== Task objective ==
The answer is the full set of records, given again exactly and without images.

Collected data
• • •
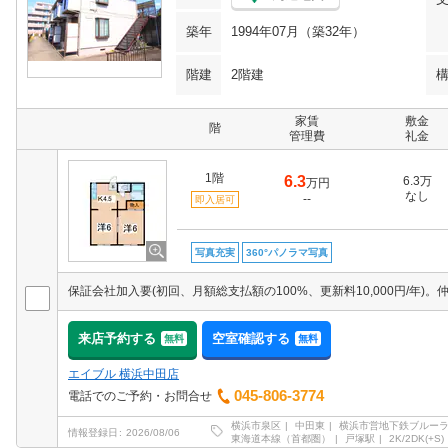
築年
1994年07月（築32年）
階建
2階建
家賃
敷金
階
管理費
礼金
1階
6.3
6.3万
万円
なし
--
即入居可
写真充実
360°パノラマ写真
来店予約する
空室確認する
無料
無料
エイブル 横浜中田店
045-806-3774
電話でのご予約・お問合せ
横浜市泉区
中田東
横浜市営地下鉄ブルー
情報登録日
2026/08/06
東海道本線（首都圏）
戸塚駅
2K/2DK(+S)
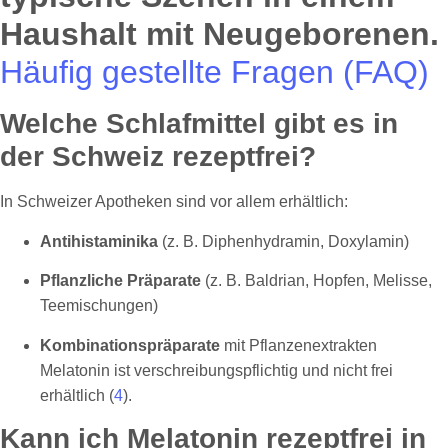
Häufig gestellte Fragen (FAQ)
Welche Schlafmittel gibt es in
der Schweiz rezeptfrei?
In Schweizer Apotheken sind vor allem erhältlich:
Antihistaminika
(z. B. Diphenhydramin, Doxylamin)
Pflanzliche Präparate
(z. B. Baldrian, Hopfen, Melisse,
Teemischungen)
Kombinationspräparate
mit Pflanzenextrakten
Melatonin ist verschreibungspflichtig und nicht frei
erhältlich (
4
).
Kann ich Melatonin rezeptfrei in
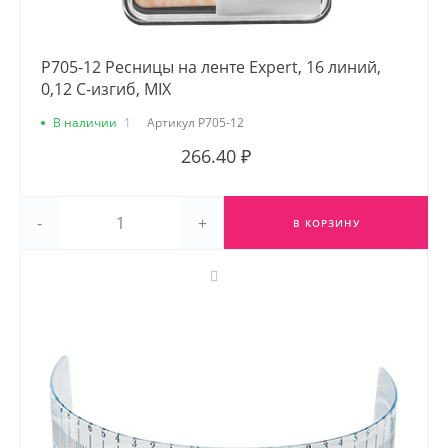
Р705-12 Ресницы на ленте Expert, 16 линий,
0,12 С-изгиб, MIX
В наличии
1
Артикул
Р705-12
266.40 ₽
-
+
В КОРЗИНУ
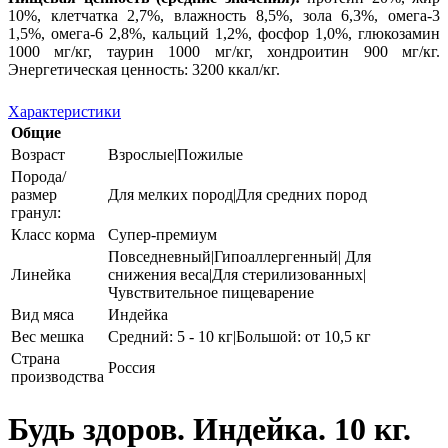
10%, клетчатка 2,7%, влажность 8,5%, зола 6,3%, омега-3
1,5%, омега-6 2,8%, кальций 1,2%, фосфор 1,0%, глюкозамин
1000 мг/кг, таурин 1000 мг/кг, хондроитин 900 мг/кг.
Энергетическая ценность: 3200 ккал/кг.
Характеристики
Общие
Возраст
Взрослые|Пожилые
Порода/
размер
Для мелких пород|Для средних пород
гранул:
Класс корма
Супер-премиум
Повседневный|Гипоаллергенный| Для
Линейка
снижения веса|Для стерилизованных|
Чувствительное пищеварение
Вид мяса
Индейка
Вес мешка
Средний: 5 - 10 кг|Большой: от 10,5 кг
Страна
Россия
производства
Будь здоров. Индейка. 10 кг.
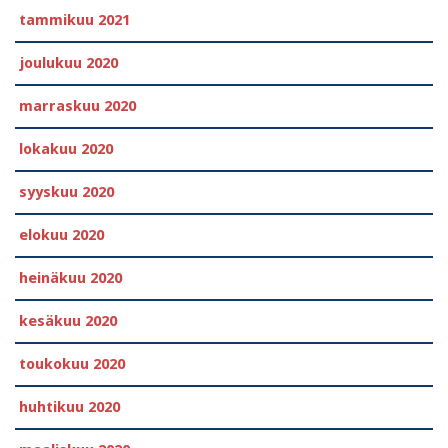
tammikuu 2021
joulukuu 2020
marraskuu 2020
lokakuu 2020
syyskuu 2020
elokuu 2020
heinäkuu 2020
kesäkuu 2020
toukokuu 2020
huhtikuu 2020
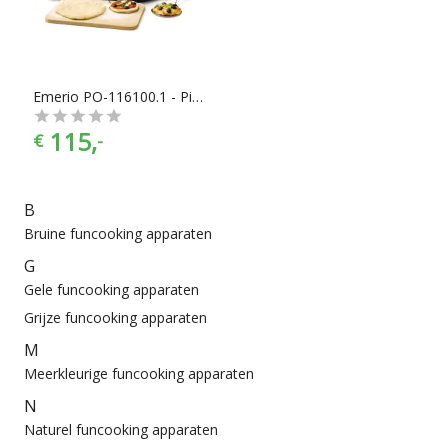
Emerio PO-116100.1 - Pizzarette - 6 personen
115,
€
-
B
Bruine funcooking apparaten
G
Gele funcooking apparaten
Grijze funcooking apparaten
M
Meerkleurige funcooking apparaten
N
Naturel funcooking apparaten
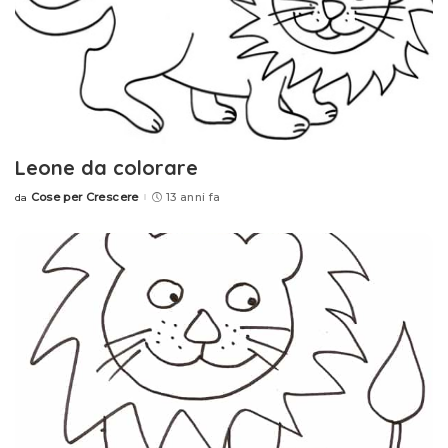
Leone da colorare
Cose per Crescere
13 anni fa
da
Posted
by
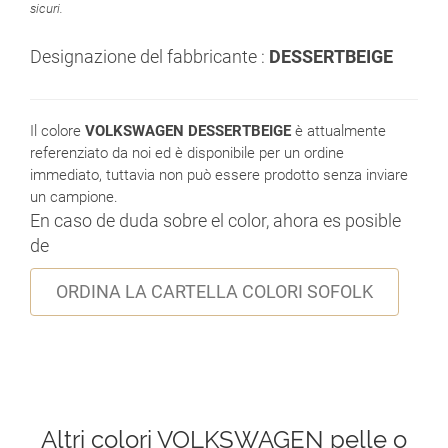
sicuri.
Designazione del fabbricante :
DESSERTBEIGE
Il colore
VOLKSWAGEN DESSERTBEIGE
è attualmente
referenziato da noi ed è disponibile per un ordine
immediato, tuttavia non può essere prodotto senza inviare
un campione.
En caso de duda sobre el color, ahora es posible
de
ORDINA LA CARTELLA COLORI SOFOLK
Altri colori VOLKSWAGEN pelle o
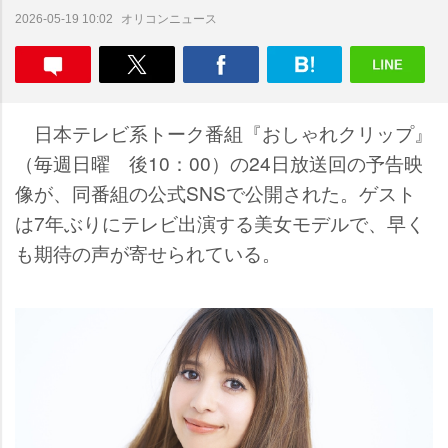
オリコンニュース
2026-05-19 10:02
日本テレビ系トーク番組『おしゃれクリップ』
（毎週日曜 後10：00）の24日放送回の予告映
像が、同番組の公式SNSで公開された。ゲスト
は7年ぶりにテレビ出演する美女モデルで、早く
も期待の声が寄せられている。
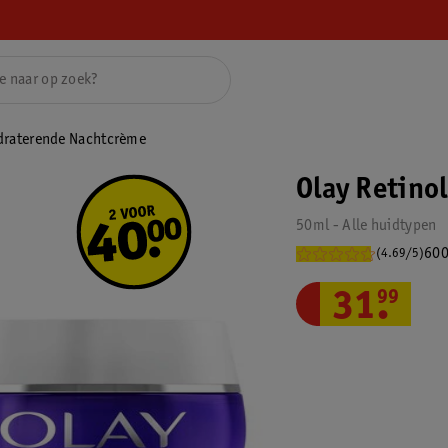
draterende Nachtcrème
Olay Retino
50ml - Alle huidtypen
600
(4.69/5)
31
.
99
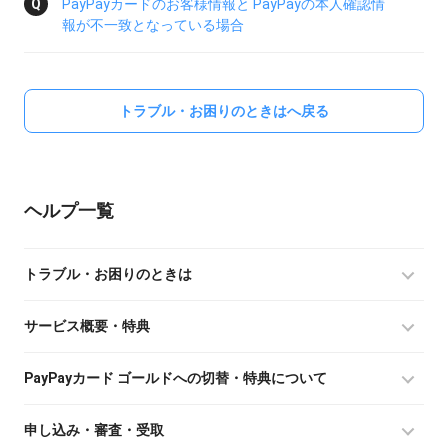
PayPayカードのお客様情報と PayPayの本人確認情
報が不一致となっている場合
トラブル・お困りのときはへ戻る
ヘルプ
トラブル・お困りのときは
サービス概要・特典
PayPayカード ゴールドへの切替・特典について
申し込み・審査・受取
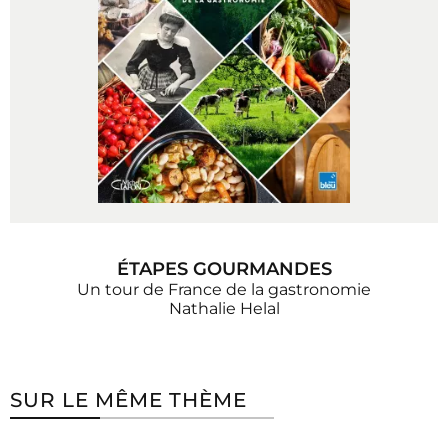
ÉTAPES GOURMANDES
Un tour de France de la gastronomie
Nathalie Helal
SUR LE MÊME THÈME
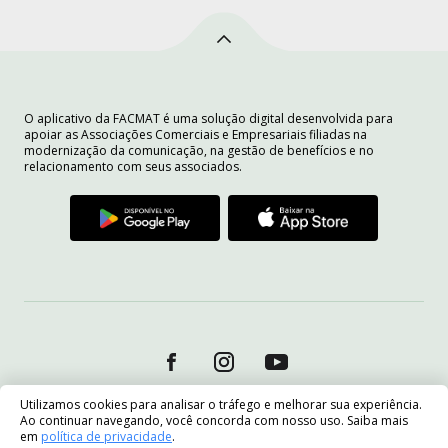
O aplicativo da FACMAT é uma solução digital desenvolvida para
apoiar as Associações Comerciais e Empresariais filiadas na
modernização da comunicação, na gestão de benefícios e no
relacionamento com seus associados.
Utilizamos cookies para analisar o tráfego e melhorar sua experiência.
Ao continuar navegando, você concorda com nosso uso. Saiba mais
em
política de privacidade
.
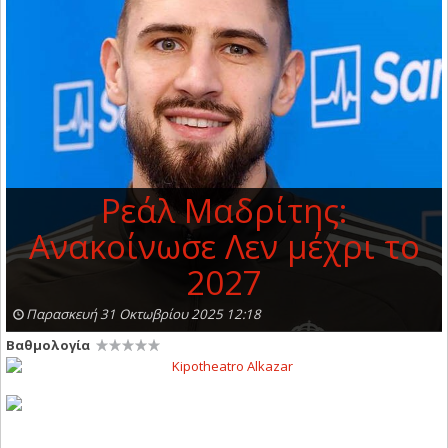
Ρεάλ Μαδρίτης:
Ανακοίνωσε Λεν μέχρι το
2027
Παρασκευή 31 Οκτωβρίου 2025 12:18
Βαθμολογία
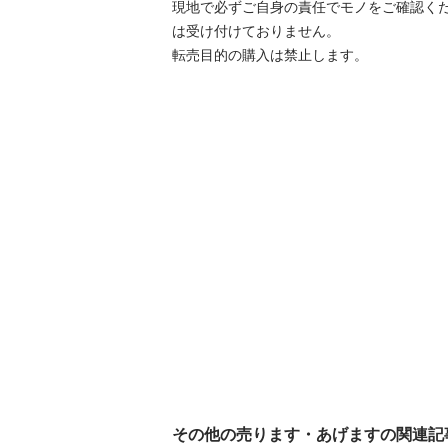
現地で必ずご⾃⾝の責任でモノをご確認く
は受け付けておりません。

転売⽬的の購⼊は禁⽌します。
その他の売ります・あげますの関連記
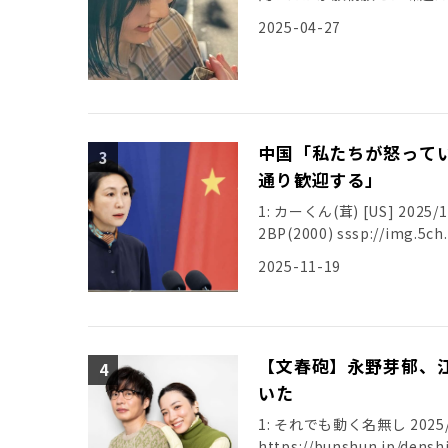
引用元: […]
2025-04-27
中国「私たちが怒って
通り歓迎する」
1: カーくん(茸) [US] 2025/11
2025-11-19
【文春砲】永野芽郁、
いた
1: それでも動く名無し 2025/04/
https://bunshun.jp/de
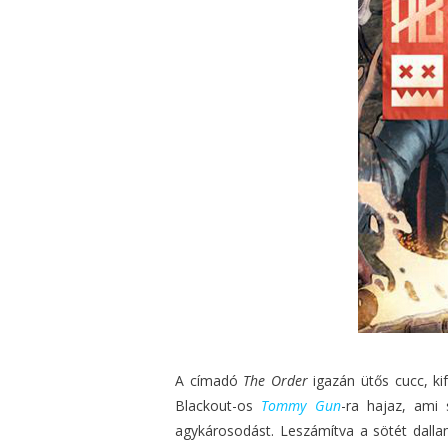
A címadó
The Order
igazán ütős cucc, ki
Blackout-os
Tommy Gun
-ra hajaz, ami 
agykárosodást. Leszámítva a sötét dalla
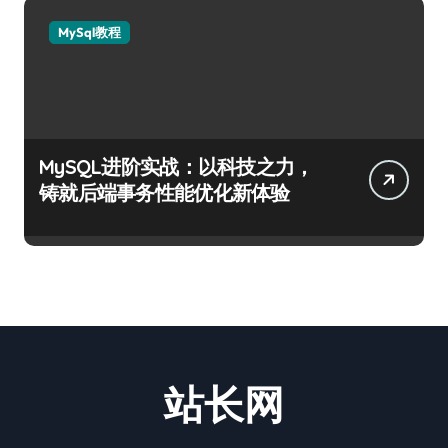
MySql教程
MySQL进阶实战：以科技之力，
铸就后端事务性能优化新体验
站长网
• • •
== Result ==
築年
1994年07月（築32年）
階建
2階建
家賃
敷金
階
管理費
礼金
1階
6.3
6.3万
万円
なし
--
即入居可
写真充実
360°パノラマ写真
来店予約する
空室確認する
無料
無料
エイブル 横浜中田店
045-806-3774
電話でのご予約・お問合せ
横浜市泉区
中田東
横浜市営地下鉄ブルー
情報登録日
2026/08/06
東海道本線（首都圏）
戸塚駅
2K/2DK(+S)
Häufig gestellte Fragen (FAQ)
Welche Schlafmittel gibt es in
der Schweiz rezeptfrei?
In Schweizer Apotheken sind vor allem erhältlich:
Antihistaminika
(z. B. Diphenhydramin, Doxylamin)
Pflanzliche Präparate
(z. B. Baldrian, Hopfen, Melisse,
Teemischungen)
Kombinationspräparate
mit Pflanzenextrakten
Melatonin ist verschreibungspflichtig und nicht frei
erhältlich (
4
).
Kann ich Melatonin rezeptfrei in
Р705-12 Ресницы на ленте Expert, 16 линий,
0,12 С-изгиб, MIX
В наличии
1
Артикул
Р705-12
266.40 ₽
-
+
В КОРЗИНУ
10%, клетчатка 2,7%, влажность 8,5%, зола 6,3%, омега-3
1,5%, омега-6 2,8%, кальций 1,2%, фосфор 1,0%, глюкозамин
1000 мг/кг, таурин 1000 мг/кг, хондроитин 900 мг/кг.
Энергетическая ценность: 3200 ккал/кг.
Характеристики
Общие
Возраст
Взрослые|Пожилые
Порода/
размер
Для мелких пород|Для средних пород
гранул:
Класс корма
Супер-премиум
Повседневный|Гипоаллергенный| Для
Линейка
снижения веса|Для стерилизованных|
Чувствительное пищеварение
Вид мяса
Индейка
Вес мешка
Средний: 5 - 10 кг|Большой: от 10,5 кг
Страна
Россия
производства
Будь здоров. Индейка. 10 кг.
tammikuu 2021
joulukuu 2020
marraskuu 2020
lokakuu 2020
syyskuu 2020
elokuu 2020
heinäkuu 2020
kesäkuu 2020
toukokuu 2020
huhtikuu 2020
Emerio PO-116100.1 - Pizzarette - 6 personen
115,
€
-
B
Bruine funcooking apparaten
G
Gele funcooking apparaten
Grijze funcooking apparaten
M
Meerkleurige funcooking apparaten
N
Naturel funcooking apparaten
Leone da colorare
Cose per Crescere
13 anni fa
da
Posted
by
sicuri.
Designazione del fabbricante :
DESSERTBEIGE
Il colore
VOLKSWAGEN DESSERTBEIGE
è attualmente
referenziato da noi ed è disponibile per un ordine
immediato, tuttavia non può essere prodotto senza inviare
un campione.
En caso de duda sobre el color, ahora es posible
de
ORDINA LA CARTELLA COLORI SOFOLK
Altri colori VOLKSWAGEN pelle o
オリコンニュース
2026-05-19 10:02
日本テレビ系トーク番組『おしゃれクリップ』
（毎週日曜 後10：00）の24日放送回の予告映
像が、同番組の公式SNSで公開された。ゲスト
は7年ぶりにテレビ出演する美女モデルで、早く
も期待の声が寄せられている。
draterende Nachtcrème
Olay Retino
50ml - Alle huidtypen
600
(4.69/5)
31
.
99
PayPayカードのお客様情報と PayPayの本人確認情
報が不一致となっている場合
トラブル・お困りのときはへ戻る
ヘルプ
トラブル・お困りのときは
サービス概要・特典
PayPayカード ゴールドへの切替・特典について
申し込み・審査・受取
ÉTAPES GOURMANDES
Un tour de France de la gastronomie
Nathalie Helal
SUR LE MÊME THÈME
O aplicativo da FACMAT é uma solução digital desenvolvida para
apoiar as Associações Comerciais e Empresariais filiadas na
modernização da comunicação, na gestão de benefícios e no
relacionamento com seus associados.
Utilizamos cookies para analisar o tráfego e melhorar sua experiência.
Ao continuar navegando, você concorda com nosso uso. Saiba mais
em
política de privacidade
.
Ρεάλ Μαδρίτης:
Ανακοίνωσε Λεν μέχρι το
2027
Παρασκευή 31 Οκτωβρίου 2025 12:18
Βαθμολογία
現地で必ずご⾃⾝の責任でモノをご確認く
は受け付けておりません。

転売⽬的の購⼊は禁⽌します。
その他の売ります・あげますの関連記
引用元: […]
2025-04-27
中国「私たちが怒って
通り歓迎する」
1: カーくん(茸) [US] 2025/11
2025-11-19
【文春砲】永野芽郁、
いた
1: それでも動く名無し 2025/04/
https://bunshun.jp/de
A címadó
The Order
igazán ütős cucc, ki
Blackout-os
Tommy Gun
-ra hajaz, ami 
agykárosodást. Leszámítva a sötét dalla
MySql教程
MySQL进阶实战：以科技之力，
铸就后端事务性能优化新体验
站长网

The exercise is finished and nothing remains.